Applauding the "temperate tone" of the Richmond Committee's resolution in the "Don Case", he went on to vigorously question both the Don verdict and his disqualification: "In Don's case . . . the crimeif crime there wasdoes not seem to fit the punishment". He continued:
"I have heard on all sides regret that Don should have been disqualified, and not from Richmond people, but from supporters of other clubs, of Carlton especially.
 So strong is the feeling that Carlton supporters are indignant, and I am told Carlton players, and Chandler himself, who was supposed to have been charged [by Don], were astounded when they heard the verdict.
In these circumstances [and given the decision of the Richmond Football Club not to lodge an appeal] it would be a graceful and sportsmanlike action for Carlton people to approach the tribunal, and ask for a reopening."

==="Kickero"===
In the Melbourne Herald, that afternoon, the equally eminent and well-respected football authority and journalist, Tom Kelynack, known as "Kickero", whilst observing that, in combination, these three separate events, were a "blow [that had fallen] on the club just at a time when the team had run into such improved form that it was winning matches", also emphatically expressed his strong view that the Permit Committee had not been justified in its refusal to grant the clearances of Bolt, Boromeo, and Morrissey from Carlton to Richmond.

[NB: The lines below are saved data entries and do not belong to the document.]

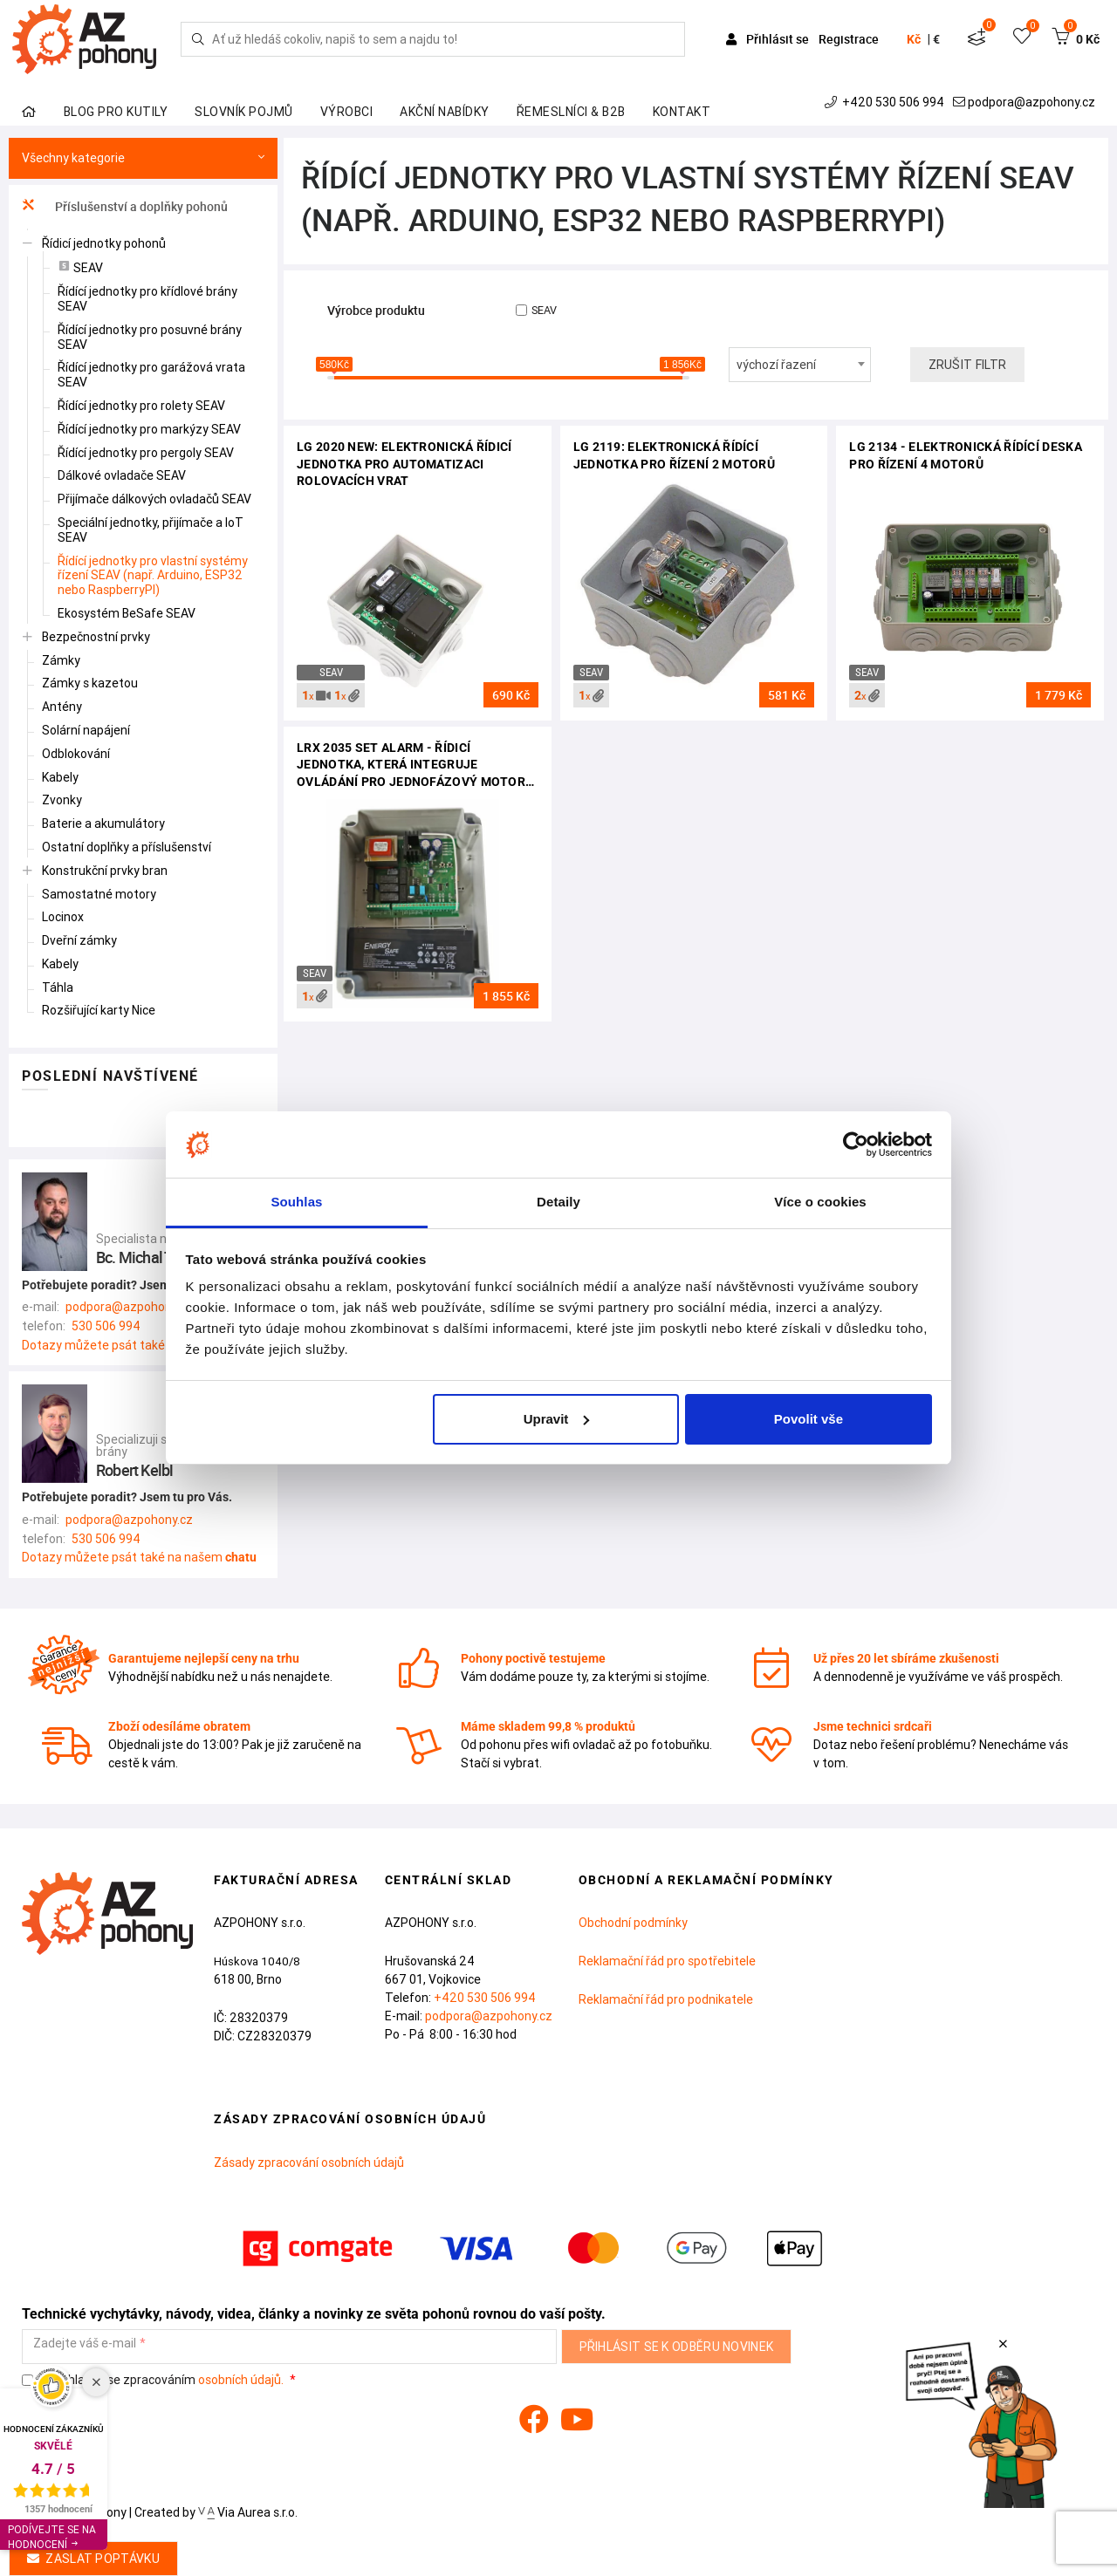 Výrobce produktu (376, 311)
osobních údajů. (241, 2380)
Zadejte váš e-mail (84, 2343)
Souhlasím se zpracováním (154, 2380)
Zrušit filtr (968, 364)
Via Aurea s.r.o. (248, 2512)
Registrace (849, 39)
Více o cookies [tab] (820, 1201)
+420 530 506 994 (886, 102)
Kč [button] (914, 39)
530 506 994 (106, 1326)
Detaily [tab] (558, 1201)
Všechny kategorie (143, 158)
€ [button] (936, 39)
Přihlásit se (769, 39)
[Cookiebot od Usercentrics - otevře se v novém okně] (855, 1144)
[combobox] (800, 364)
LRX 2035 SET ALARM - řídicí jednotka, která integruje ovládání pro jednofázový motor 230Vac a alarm (411, 766)
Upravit (557, 1418)
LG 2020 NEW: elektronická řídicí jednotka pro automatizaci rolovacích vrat (404, 464)
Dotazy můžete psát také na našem (139, 1345)
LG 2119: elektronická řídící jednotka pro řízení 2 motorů (674, 455)
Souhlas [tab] (296, 1201)
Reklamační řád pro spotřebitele (667, 1961)
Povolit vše (808, 1418)
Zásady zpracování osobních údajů (309, 2162)
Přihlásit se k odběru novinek (676, 2346)
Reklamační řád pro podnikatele (666, 1999)
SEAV (536, 310)
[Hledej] (198, 39)
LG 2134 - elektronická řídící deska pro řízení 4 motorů (965, 455)
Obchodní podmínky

==Richmond Football Club Life Membership==
He was awarded Life Membership of the Richmond Football Club in 1926.

==The Sporting Globe==
Following his retirement from football at the end of the 1928 season, he was employed by The Sporting Globe as a regular member of its "football staff"; and continued to report for it for, at least, 12 seasons (1929–1941).

==Death==
He died at Fairfield, Victoria, on 31 May 1982.

=="Hall of Fame"==
In 2015 he was inducted into the Richmond Football Club's "Hall of Fame".